Notice: Log2(1) = 0 Log2(x) -> -inf as x -> 0 Log2(x) -> +inf as x -> inf
Compared to the question above, we will now have the following intervals after transformation:
CASE < CONTROL: Log2(RATIO) will fall in the interval ]-inf;0[ CASE > CONTROL: Log2(RATIO) will fall in the interval ]0;inf[
Examples:
raw ratio: 7.1/2.3 = 3.07, log2 ratio: log2(7.1/2.3) = 1.63 raw ratio: 2.3/7.1 = 0.32, log2 ratio: log2(2.3/7.1) = -1.63
Question 6
expr$fc <- expr$GSM287992/expr$GSM287991 expr$log2fc <- log2(expr$GSM287992/expr$GSM287991)
Question 7
GO overrepresentation analysis of top 100 CONTROL genes.
load("home/projects/22140/exercise5.Rdata")

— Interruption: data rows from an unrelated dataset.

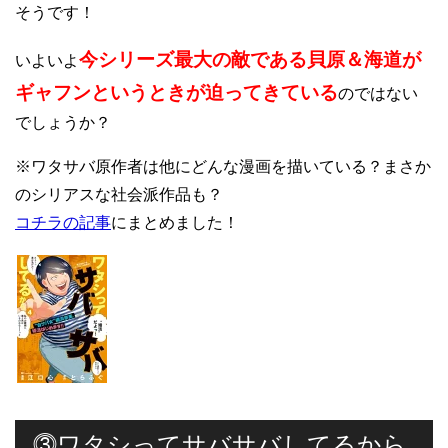
そうです！
今シリーズ最大の敵である貝原＆海道が
いよいよ
ギャフンというときが迫ってきている
のではない
でしょうか？
※ワタサバ原作者は他にどんな漫画を描いている？まさか
のシリアスな社会派作品も？
コチラの記事
にまとめました！
⓷ワタシってサバサバしてるから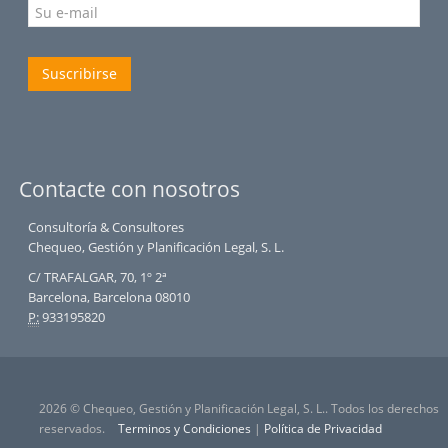
Suscribirse
Contacte con nosotros
Consultoría & Consultores
Chequeo, Gestión y Planificación Legal, S. L.
C/ TRAFALGAR, 70, 1º 2ª
Barcelona, Barcelona 08010
P:
933195820
2026 © Chequeo, Gestión y Planificación Legal, S. L.. Todos los derechos
reservados.
Terminos y Condiciones
|
Política de Privacidad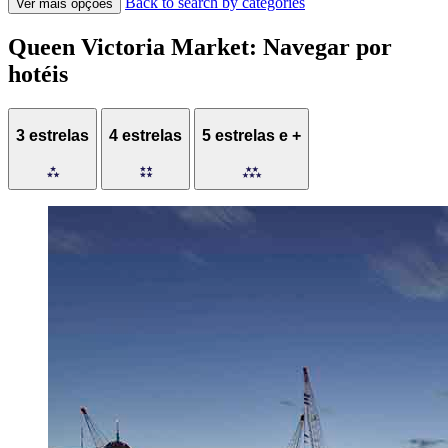
Back to search by categories
Ver mais opções
Queen Victoria Market: Navegar por
hotéis
3 estrelas
4 estrelas
5 estrelas e +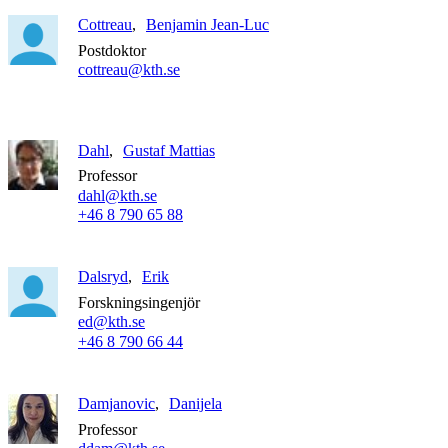
Cottreau
Benjamin Jean-Luc
Postdoktor
cottreau@kth.se
Dahl
Gustaf Mattias
Professor
dahl@kth.se
+46 8 790 65 88
Dalsryd
Erik
Forskningsingenjör
ed@kth.se
+46 8 790 66 44
Damjanovic
Danijela
Professor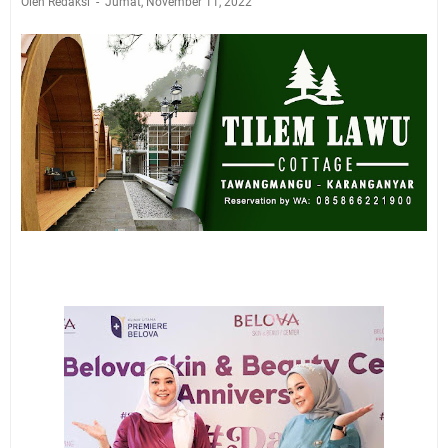
Oleh Redaksi
Jumat, November 11, 2022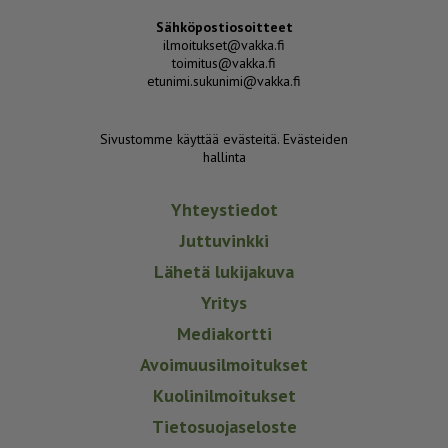
Sähköpostiosoitteet
ilmoitukset@vakka.fi
toimitus@vakka.fi
etunimi.sukunimi@vakka.fi
Sivustomme käyttää evästeitä.
Evästeiden
hallinta
Yhteystiedot
Juttuvinkki
Lähetä lukijakuva
Yritys
Mediakortti
Avoimuusilmoitukset
Kuolinilmoitukset
Tietosuojaseloste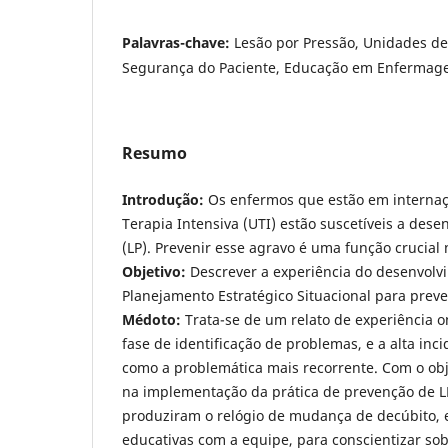
Palavras-chave:
Lesão por Pressão, Unidades de
Segurança do Paciente, Educação em Enferma
Resumo
Introdução:
Os enfermos que estão em interna
Terapia Intensiva (UTI) estão suscetíveis a dese
(LP). Prevenir esse agravo é uma função crucial 
Objetivo:
Descrever a experiência do desenvol
Planejamento Estratégico Situacional para prev
Médoto:
Trata-se de um relato de experiência o
fase de identificação de problemas, e a alta inci
como a problemática mais recorrente. Com o obj
na implementação da prática de prevenção de LP
produziram o relógio de mudança de decúbito, e
educativas com a equipe, para conscientizar sob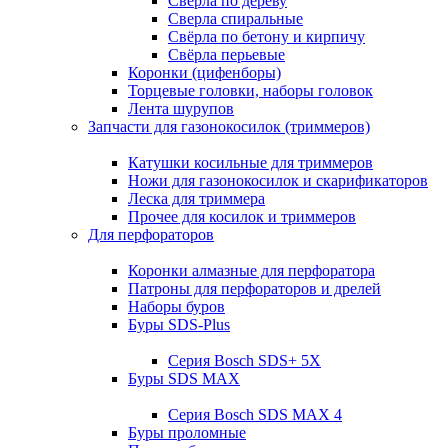
Свёрла по дереву
Сверла спиральные
Свёрла по бетону и кирпичу
Свёрла перьевые
Коронки (цифенборы)
Торцевые головки, наборы головок
Лента шурупов
Запчасти для газонокосилок (триммеров)
Катушки косильные для триммеров
Ножи для газонокосилок и скарификаторов
Леска для триммера
Прочее для косилок и триммеров
Для перфораторов
Коронки алмазные для перфоратора
Патроны для перфораторов и дрелей
Наборы буров
Буры SDS-Plus
Серия Bosch SDS+ 5X
Буры SDS MAX
Серия Bosch SDS MAX 4
Буры проломные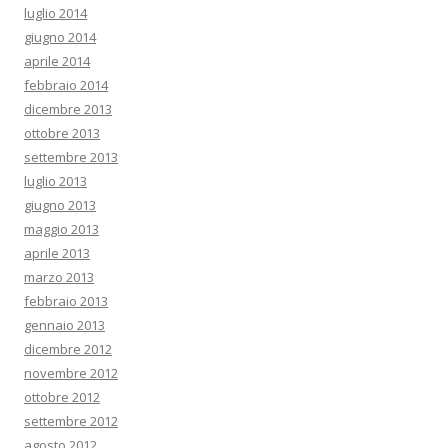
luglio 2014
giugno 2014
aprile 2014
febbraio 2014
dicembre 2013
ottobre 2013
settembre 2013
luglio 2013
giugno 2013
maggio 2013
aprile 2013
marzo 2013
febbraio 2013
gennaio 2013
dicembre 2012
novembre 2012
ottobre 2012
settembre 2012
agosto 2012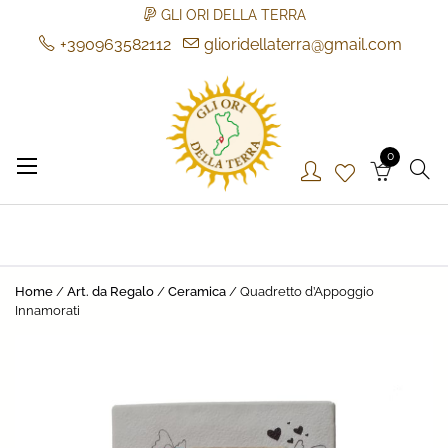
GLI ORI DELLA TERRA
+390963582112
glioridellaterra@gmail.com
Skip
to
content
0
Gli Ori della Terra
Gli Ori della Terra
Home
/
Art. da Regalo
/
Ceramica
/ Quadretto d’Appoggio
Innamorati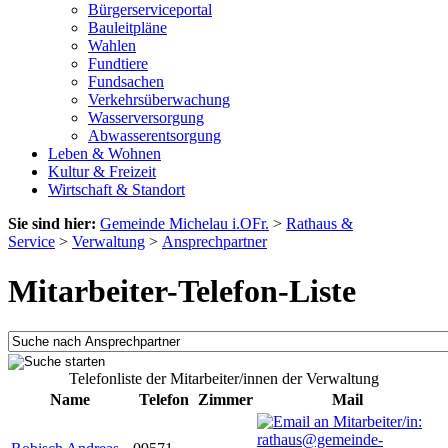
Bürgerserviceportal
Bauleitpläne
Wahlen
Fundtiere
Fundsachen
Verkehrsüberwachung
Wasserversorgung
Abwasserentsorgung
Leben & Wohnen
Kultur & Freizeit
Wirtschaft & Standort
Sie sind hier:
Gemeinde Michelau i.OFr.
>
Rathaus &
Service
>
Verwaltung
>
Ansprechpartner
Mitarbeiter-Telefon-Liste
Telefonliste der Mitarbeiter/innen der Verwaltung
Name
Telefon
Zimmer
Mail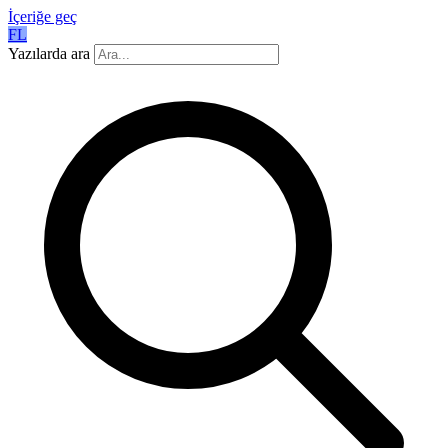
İçeriğe geç
FL
Yazılarda ara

BP_df = msigdbr(species = "S. cerevisiae", category = "C5", subcategory = "BP")
BP_list = split(x = BP_df$ensembl_gene, f = BP_df$gs_name)
fora_q7 <- fora(pathways = BP_list, genes = expr[order(expr$GSM287991, decreasing = TRUE),]$SysName[1:100], universe = background)
Observation: Lots of basic cell “house keeping” (e.g. rRNA synthesis, metabolic processes). Since this is the CONTROL sample of normally growing cells, it is expected that we should see all the basic processes need for cell growth.
Question 8
The same analysis as above, but now with the entire list of expression values as input.
stats <- expr$GSM287991; names(stats) <- expr$SysName gsea_q8 <- fgsea(BP_list, stats)
Same observation as above (but based on much more data – hence the more depth in the analysis): lots of basic metabolism.
Question 9
What happens if we randomize the order of the genes in the list?
stats <- expr$GSM287991; names(stats) <- sample(expr$SysName) gsea_q9 <- fgsea(BP_list, stats)
Answer: we lose the signal.
Question 10
Repeat the functional class scoring analysis for the CASE array
stats <- expr$GSM287992; names(stats) <- expr$SysName gsea_q10 <- fgsea(BP_list, stats)
Answer: it’s very difficult to tell it apart from the CONTROL sample. It’s important to understand why: Even if the cell are arrested in G1 a lot of other (normal) processes are going on – e.g. the cell still needs basic metabolism
Question 11
Functional class scoring of genes Log2 Fold Change
stats <- expr$log2fc; names(stats) <- expr$SysName gsea_q11 <- fgsea(BP_list, stats)
Observe the following: by sorting on the fold chance we focus the analysis on what is different between CASE and CONTROL. In more practical terms this means that all the normal metabolic processes that were dominating the analysis will disappear, and we can now see what is going on in relation to the G1 arrest.
Answer: the Karyogamy GO terms are overrepresented. This is in good agreement with the fact that the cells where arrested with alpha-factor, which induced the mating response. Karyogamy is the process where the A- and the alpha-cells fuse nuclei.